In the early 1990s, the philosopher and theologian Philip Hefner wrote that due to the existence and production of humans, “nature” must be redefined. Discarding the natural/artificial duality that often exists in theological and philosophical writings, he argued that humanity has “conditioned virtually all of the planetary physico-biogenetic systems, so that human decision is the critical factor in the continued functioning of the planet’s systems.” Essentially, ever since humans have started to create tools thousands of years ago, we have redefined nature through our existence. With the dawn of modern technology, nature must be understood to incorporate both the perfectly planted oak tree on a suburban street, a multi-million dollar computer lab at AT&T, and the dark and virtually untouched recesses of the Pacific Ocean. In technology, we are not confronted with “tools out of control,” but a “fundamental, all-permeating condition of existence.” Indeed, to imagine a world without technology is, in reality, to imagine a world without humans–and, in this manner, quite dangerous. (The Human Factor, 155)

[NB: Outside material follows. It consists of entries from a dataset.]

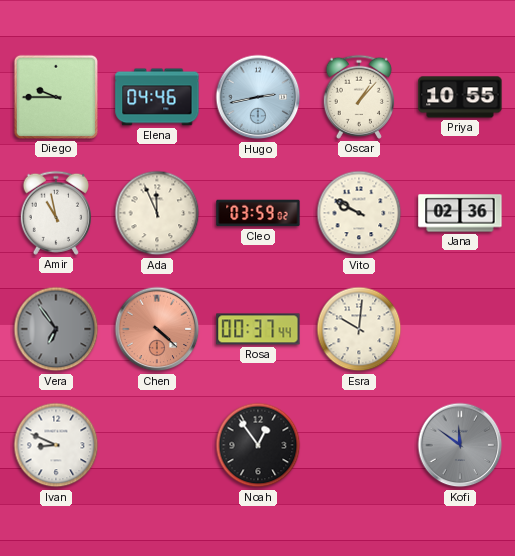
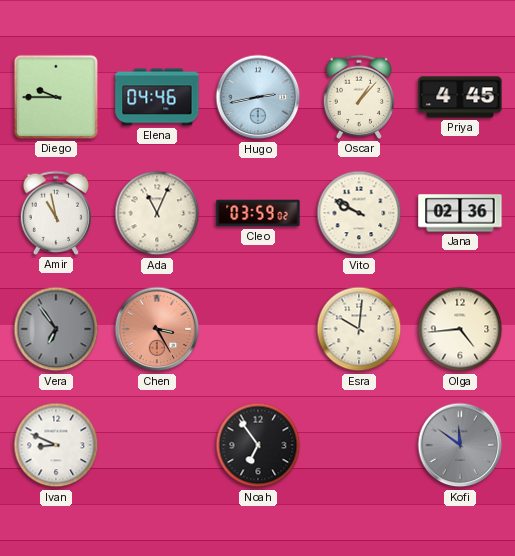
Priya: 10:55 -> 4:45
Ada: 11:56 -> 11:04
Chen: 4:22 -> 3:25
Rosa: 00:37 -> none
Olga: none -> 4:44
Noah: 12:54 -> 6:54
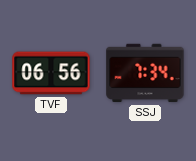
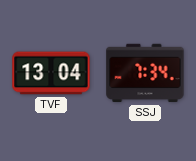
TVF: 06:56 -> 13:04
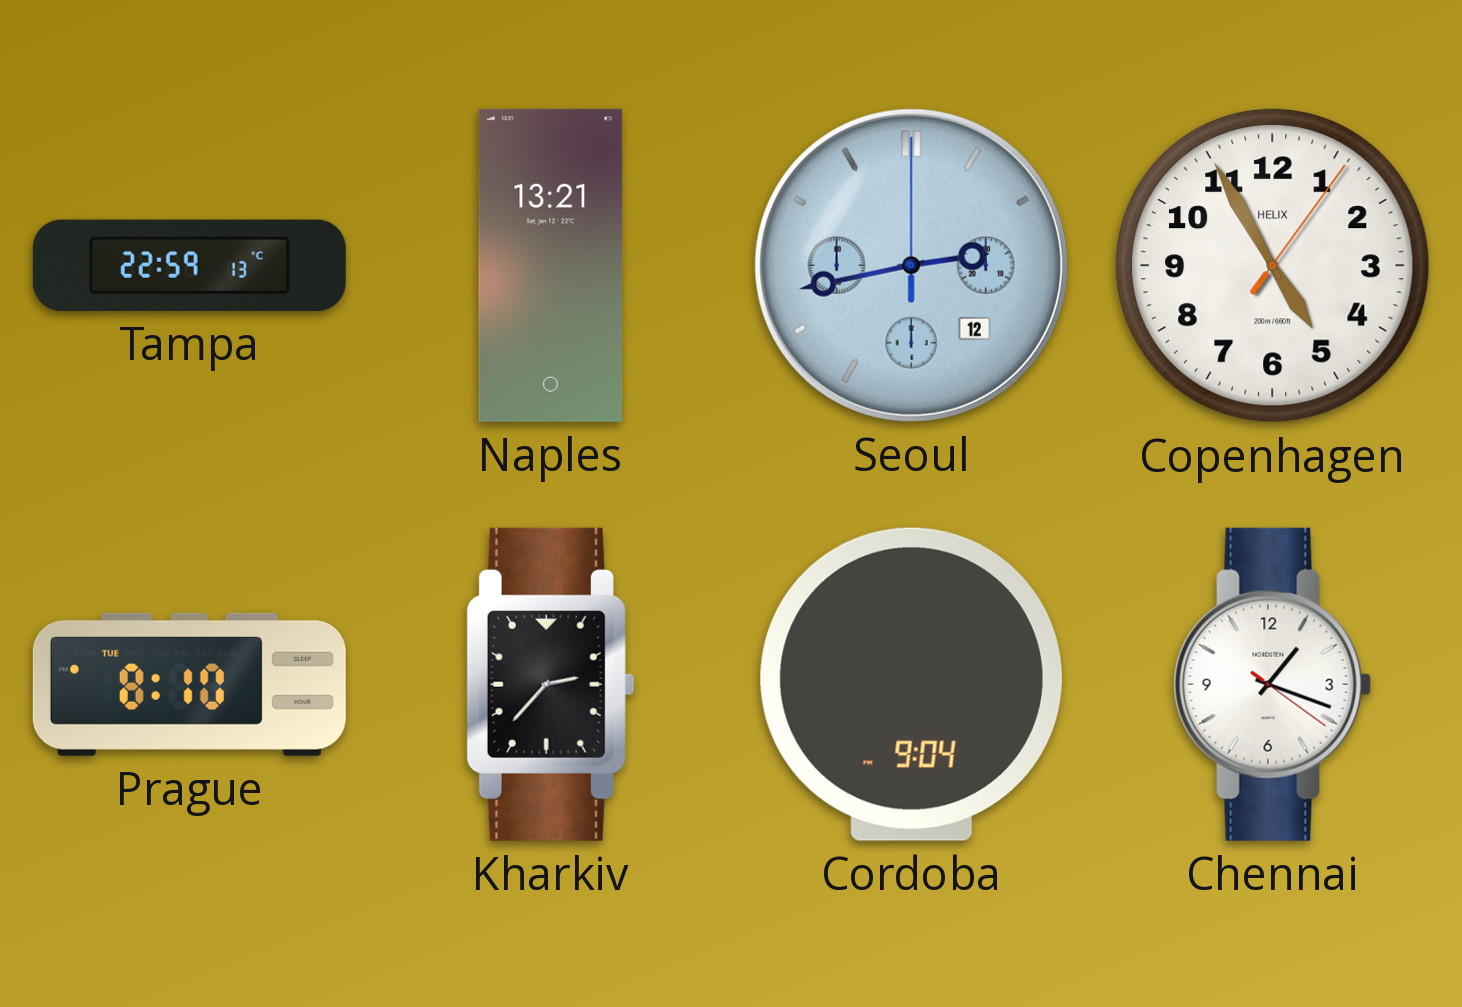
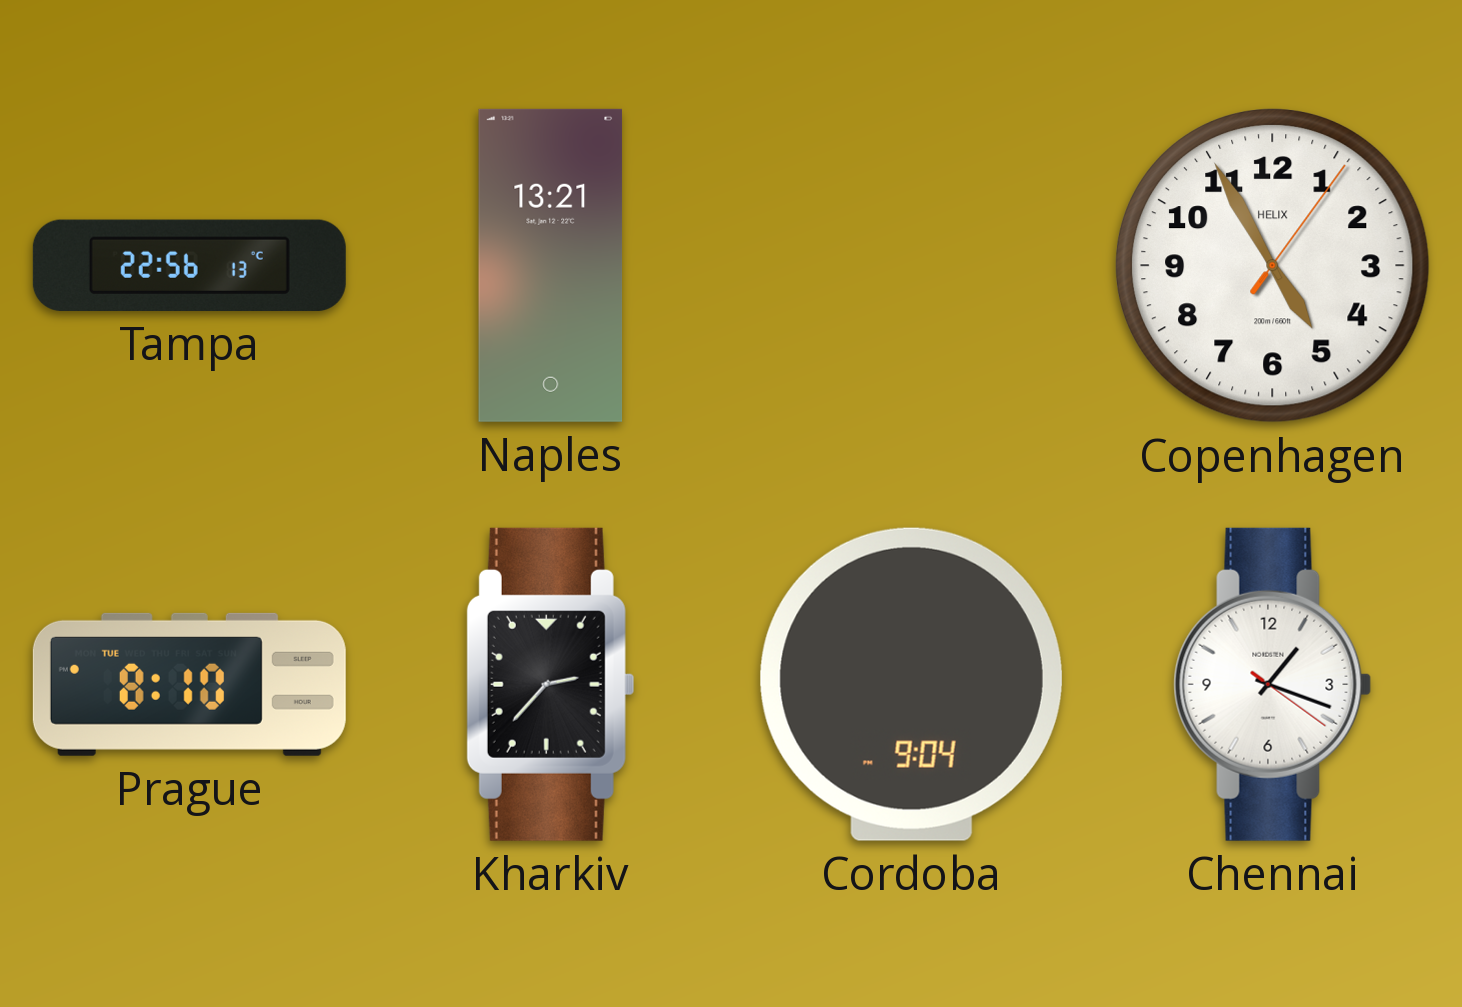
Tampa: 22:59 -> 22:56
Seoul: 2:43 -> none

With Hefner’s thoughts rattling in our brains, I am compelled to ask: what does it mean to be human today? I tend to agree with Hefner on many points–it seems silly to think of “nature” in some abstract manner that involves wild animals and exotic shrubbery when this is simply not a reflection of my experience with the world. I cannot truly imagine my life without my computer, my cell phone, and my internet connection. Even to attempt such an exercise forces me to imagine the entire world without such technologies, which in turn forces me to begin an endless cycle of “what if”s and “if only”s that lead nowhere. Nature is what is around us; nature is everywhere.
That the Pope launched a website from an iPad is rather insignificant in and of itself. Individual instances of technological development are remarkably fleeting, but the seeming omnipresence of technology tends to grow every day. Think about the simple and rather likely notion that the internet will outlive every single person alive today. Whether we like it or not, this growing interconnectedness of our everyday lives with technology affects us theologically. How can it not? We do not worship a purely “natural” sun-god who rises and sets with the day, nor one who must painstakingly learn how to login to an email account or use facebook. We worship an omniscient God who is more technologically-savvy (by definition of omniscience) than we can possibly imagine. While Jesus never used a computer and never blogged, He has interacted–by means of the Holy Spirit–with every culture, every generation, every evolution of humanity into something new.
The question we must ask ourselves, and something I think theologians and philosophers will discuss for quite some time, is how does all this technology affect my relationship with myself, with others, and with God? This is why the launch of http://www.news.va is newsworthy, and why it isn’t. For while it signals a long overdue technological presence of mind at the Vatican, it does not offer the Christian faithful a comprehensive way to understand the direct and indirect implications for our relationships with God.